I would recommend this buckle for a warm, Fall morning treat (it’s not too sweet, so it’s perfect for breakfast or brunch). Or serve it warm with ice cream for dessert. The optional orange zest is a great addition for a breakfast or brunch cake. If serving for dessert, you can go either way.
With Thanksgiving coming, this is one you might want to keep in mind for your holiday brunch table.
- For the topping:
- 1/2 cup all-purpose flour
- 1/3 cup granulated sugar
- 2 Tbsp. light brown sugar
- 1/8 tsp. fine sea salt
- 1/4 cup cold, unsalted butter, cut into 1/4-inch cubes
- 1 1/2 tsp. vanilla extract
- For the cake:
- 1 3/4 cups all-purpose flour
- 2 tsp. baking powder
- 1/2 tsp. fine sea salt
- 1/2 cup unsalted butter, at room temperature
- 3/4 cup granulated sugar
- (Optional: Zest of 1/2 an orange)
- 2 eggs
- 1 Tbsp. pure vanilla extract
- 1/2 cup sour cream
- 2 cups cranberries, fresh or frozen (I used frozen)
- To make the topping: combine the flour, white and brown sugars, salt, and butter in the bowl of a food processor.
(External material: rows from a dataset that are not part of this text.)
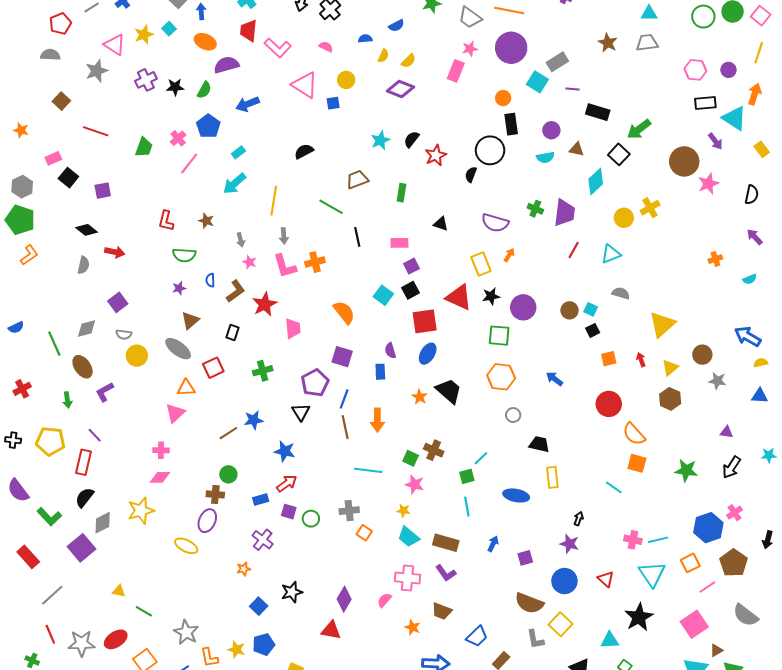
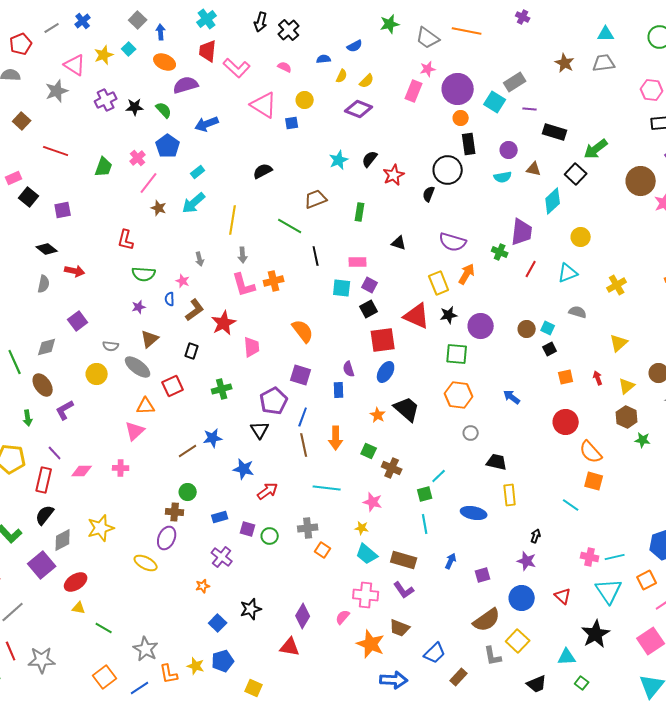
purple circle: (511, 48) -> (458, 89), moved
green semicircle: (204, 90) -> (164, 110), turned -72
yellow cross: (650, 208) -> (617, 285), moved
green cross: (535, 209) -> (500, 252), moved
brown star: (206, 221) -> (159, 208), moved
orange arrow: (509, 255) -> (467, 274), size x1.5
pink star: (250, 262) -> (183, 281), moved
purple square: (412, 266) -> (370, 285), turned -35
cyan square: (383, 295) -> (342, 288), moved, turned -30
yellow triangle: (662, 324) -> (619, 343), size x0.7
gray semicircle: (124, 334) -> (111, 346), moved
green square: (411, 458) -> (369, 451), moved
green star: (686, 470) -> (643, 440), moved, size x0.7
pink diamond: (160, 477) -> (82, 471), moved
red arrow: (287, 483) -> (268, 491), moved
brown semicircle: (529, 603) -> (487, 620), turned -56
orange star: (413, 627) -> (371, 644), size x1.8
red ellipse: (116, 639) -> (76, 582), moved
Pulse until the mixture is the texture of coarse crumbs. Drizzle the vanilla over the mixture and either pulse briefly to distribute the vanilla. (If you don't have a processor, you can do this by hand by cutting the butter into the dry ingredients). Cover and refrigerate until needed.
- Preheat the oven to 350°F. Butter a 8-inch cast-iron skillet.
- In a medium bowl, whisk together the flour, baking powder, and salt. Set aside.
- Using a handheld mixer or a stand mixer with the paddle attachment, cream the butter, sugar, and orange zest together on medium-high speed for 3 to 5 minutes, until light and fluffy. Add the eggs one at a time, scraping down the sides of the bowl after each addition. Stir in the vanilla. Add in the flour mixture in three additions, alternating with the sour cream in two additions, beginning and ending with the flour mixture. Scraping down the sides of the bowl as needed.
- Fold in 1 cup of the cranberries. Spread the mixture evenly into the prepared skillet.
- Sprinkle the remaining 1 cup cranberries evenly over the top of the cake batter, then sprinkle the crumb topping over the cranberries. Bake for 45 to 60 minutes, or until lightly golden and firm on top. (Timing will depend on the size of your skillet. My cake took 60 minutes. If your skillet is a bit larger, your cake may take less time. Check often near the end of cooking).